What you will do: Once you have read the records below, print them again exactly as they stand.

Start of Listed entries

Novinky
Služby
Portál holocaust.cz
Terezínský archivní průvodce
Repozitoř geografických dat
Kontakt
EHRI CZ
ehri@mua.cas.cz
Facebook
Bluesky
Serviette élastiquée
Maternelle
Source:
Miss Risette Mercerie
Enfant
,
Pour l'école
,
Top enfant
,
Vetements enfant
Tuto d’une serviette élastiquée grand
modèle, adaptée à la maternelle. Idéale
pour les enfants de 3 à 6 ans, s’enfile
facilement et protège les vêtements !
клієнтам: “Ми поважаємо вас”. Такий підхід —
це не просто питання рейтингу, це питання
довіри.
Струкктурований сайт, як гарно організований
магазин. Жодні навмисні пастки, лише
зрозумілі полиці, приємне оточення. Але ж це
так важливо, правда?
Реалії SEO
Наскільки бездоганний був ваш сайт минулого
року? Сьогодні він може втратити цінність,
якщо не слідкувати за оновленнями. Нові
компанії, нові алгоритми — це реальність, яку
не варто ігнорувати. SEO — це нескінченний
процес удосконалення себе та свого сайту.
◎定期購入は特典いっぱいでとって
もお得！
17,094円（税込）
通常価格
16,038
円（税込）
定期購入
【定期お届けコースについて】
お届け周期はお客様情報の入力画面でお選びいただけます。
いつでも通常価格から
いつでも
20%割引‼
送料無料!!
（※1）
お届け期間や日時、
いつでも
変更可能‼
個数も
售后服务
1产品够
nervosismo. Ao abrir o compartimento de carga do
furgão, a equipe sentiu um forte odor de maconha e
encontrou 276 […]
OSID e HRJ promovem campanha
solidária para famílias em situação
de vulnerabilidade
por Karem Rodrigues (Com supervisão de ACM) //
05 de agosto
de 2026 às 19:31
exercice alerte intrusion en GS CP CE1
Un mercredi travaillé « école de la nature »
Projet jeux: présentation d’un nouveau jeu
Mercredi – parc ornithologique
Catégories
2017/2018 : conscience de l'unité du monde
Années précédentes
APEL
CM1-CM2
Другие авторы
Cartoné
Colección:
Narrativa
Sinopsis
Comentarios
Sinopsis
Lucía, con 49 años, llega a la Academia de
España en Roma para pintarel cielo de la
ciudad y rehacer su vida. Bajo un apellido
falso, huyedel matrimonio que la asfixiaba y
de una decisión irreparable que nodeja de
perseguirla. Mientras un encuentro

End of Listed entries

Answer to the problem:
Novinky
Služby
Portál holocaust.cz
Terezínský archivní průvodce
Repozitoř geografických dat
Kontakt
EHRI CZ
ehri@mua.cas.cz
Facebook
Bluesky
Serviette élastiquée
Maternelle
Source:
Miss Risette Mercerie
Enfant
,
Pour l'école
,
Top enfant
,
Vetements enfant
Tuto d’une serviette élastiquée grand
modèle, adaptée à la maternelle. Idéale
pour les enfants de 3 à 6 ans, s’enfile
facilement et protège les vêtements !
клієнтам: “Ми поважаємо вас”. Такий підхід —
це не просто питання рейтингу, це питання
довіри.
Струкктурований сайт, як гарно організований
магазин. Жодні навмисні пастки, лише
зрозумілі полиці, приємне оточення. Але ж це
так важливо, правда?
Реалії SEO
Наскільки бездоганний був ваш сайт минулого
року? Сьогодні він може втратити цінність,
якщо не слідкувати за оновленнями. Нові
компанії, нові алгоритми — це реальність, яку
не варто ігнорувати. SEO — це нескінченний
процес удосконалення себе та свого сайту.
◎定期購入は特典いっぱいでとって
もお得！
17,094円（税込）
通常価格
16,038
円（税込）
定期購入
【定期お届けコースについて】
お届け周期はお客様情報の入力画面でお選びいただけます。
いつでも通常価格から
いつでも
20%割引‼
送料無料!!
（※1）
お届け期間や日時、
いつでも
変更可能‼
個数も
售后服务
1产品够
nervosismo. Ao abrir o compartimento de carga do
furgão, a equipe sentiu um forte odor de maconha e
encontrou 276 […]
OSID e HRJ promovem campanha
solidária para famílias em situação
de vulnerabilidade
por Karem Rodrigues (Com supervisão de ACM) //
05 de agosto
de 2026 às 19:31
exercice alerte intrusion en GS CP CE1
Un mercredi travaillé « école de la nature »
Projet jeux: présentation d’un nouveau jeu
Mercredi – parc ornithologique
Catégories
2017/2018 : conscience de l'unité du monde
Années précédentes
APEL
CM1-CM2
Другие авторы
Cartoné
Colección:
Narrativa
Sinopsis
Comentarios
Sinopsis
Lucía, con 49 años, llega a la Academia de
España en Roma para pintarel cielo de la
ciudad y rehacer su vida. Bajo un apellido
falso, huyedel matrimonio que la asfixiaba y
de una decisión irreparable que nodeja de
perseguirla. Mientras un encuentro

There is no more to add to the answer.